To Joseph Fay
Philadelphia Jan. 27. 1793
I have not for a long time been so much mortified as on calling at your lodgings to-day, for the third time, to be told you had left town. The first and second time of my calling, you were gone out, as I unfortunately happened to be when you were so good as to call on me. The constant confinement to which my office holds me prevented my repeating my early efforts to have the pleasure of seeing you, but I should have broke through this had I not been told you would not leave town till the middle or end of the ensuing week, and I called this day to propose your meeting with Mr. Madison and some other1 friends at dinner with me.

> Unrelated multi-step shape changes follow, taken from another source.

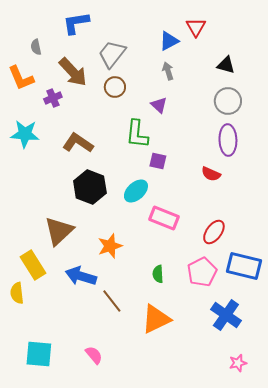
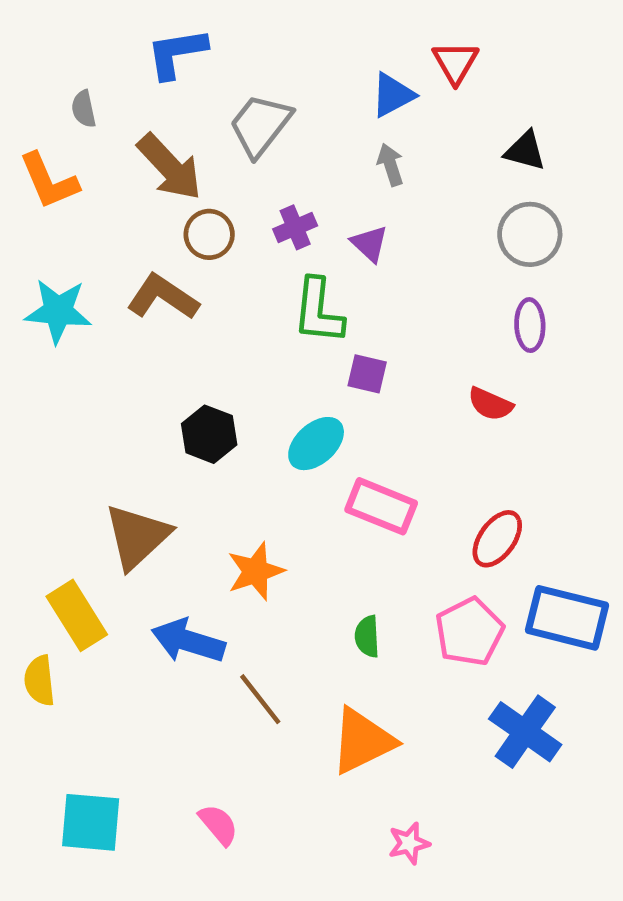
brown circle: (115, 87) -> (209, 234), moved
purple cross: (53, 98) -> (295, 227), moved
purple ellipse: (228, 140) -> (530, 325), size x0.7
brown L-shape: (78, 143) -> (163, 297), moved
black hexagon: (90, 187) -> (209, 434), size x0.7
pink star: (238, 363) -> (409, 843), moved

My feelings will not permit me to withold these expressions of my concern, and of my hope that you will not think me capable of neglecting a person of whose civilities I had been so sensible in passing thro’ his residence. I hoped that the acquaintance, which these civilities gave me the occasion of making, would not terminate with them, but that I might be permitted to cultivate and retain it: and tho’ we are far distant, and shall ere long be farther, permit me to assure you that I valued your attentions too much to consider them as merely transient and that I shall continue to cherish those sentiments of esteem and attachment with which I am Dear Sir your most obedt. & most humble servt
PrC (DLC); at foot of text: “Colo. Fay.” Tr (DLC); 19th-century copy.
1. Preceding six words interlined in place of “some.”